How many times have I felt like prayer was totally ineffective? I have prayed for relief from the stresses of this life only to find more stresses. I have prayed for strength and patience, only to feel even weaker. But the Spirit knows more of what I need. And in God’s own time, the answers seem to be appearing. And I am so thankful for those inklings of changes.

The latter part of Romans 8 makes a believer’s heart swell nearly to bursting with love and faith and hope.

“31 What then shall we say to these things? If God is for us, who can be against us? 32 He who did not spare his own Son but gave him up for us all, how will he not also with him graciously give us all things? 33 Who shall bring any charge against God’s elect? It is God who justifies. 34 Who is to condemn? Christ Jesus is the one who died—more than that, who was raised—who is at the right hand of God, who indeed is interceding for us. 35 Who shall separate us from the love of Christ? Shall tribulation, or distress, or persecution, or famine, or nakedness, or danger, or sword? 36 As it is written,

“For your sake we are being killed all the day long; we are regarded as sheep to be slaughtered.”

37 No, in all these things we are more than conquerors through him who loved us. 38 For I am sure that neither death nor life, nor angels nor rulers, nor things present nor things to come, nor powers, 39 nor height nor depth, nor anything else in all creation, will be able to separate us from the love of God in Christ Jesus our Lord.”

Now, I realize Paul may have been talking more about persecution. But life’s circumstances can be as intimidating if not more so because there is no one to blame or to fight or to flee from.

To me, one of the most important messages from Romans 8 is that we are not alone. If we love God, the Spirit is working on our behalf. If we are among those who respond to the call to love and life, Jesus intercedes. And though the world may seem to swirl out of control, nothing can separate us from the love of God.

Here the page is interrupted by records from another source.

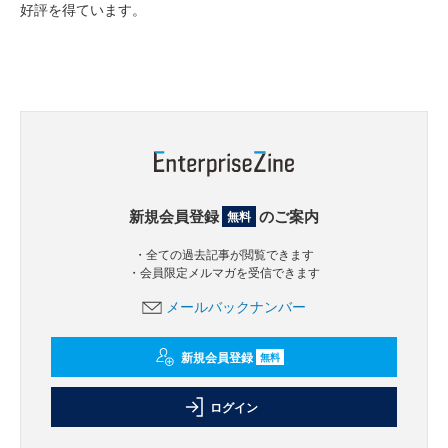
好評を得ています。
新規会員登録
のご案内
無料
・全ての過去記事が閲覧できます
・会員限定メルマガを受信できます
メールバックナンバー
新規会員登録
無料
ログイン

So today, I am thankful for the grace of the remembrance of a verse that gives me strength. It strengthens my faith with a truth more immediate than hope. I need to remember that more often. When times are bad. When autism has won the day. When I am so tired I feel I can’t go another step. I am not alone. I am loved despite things present or things to come. And I am more than a conqueror.

Being a parent isn’t easy. And come to think of it, with children like me questioning motives and demanding answers all the time, it can’t be easy for God, either. But I’m glad that he hasn’t given up on me. So following his lead, I won’t give up on my son.  

It has taken a while, but I finally understand.  The “good” that comes from the “working” of “all things” is not necessarily for me, as in my desired outcome on my terms.  It’s inside me.  And I am thankful for it.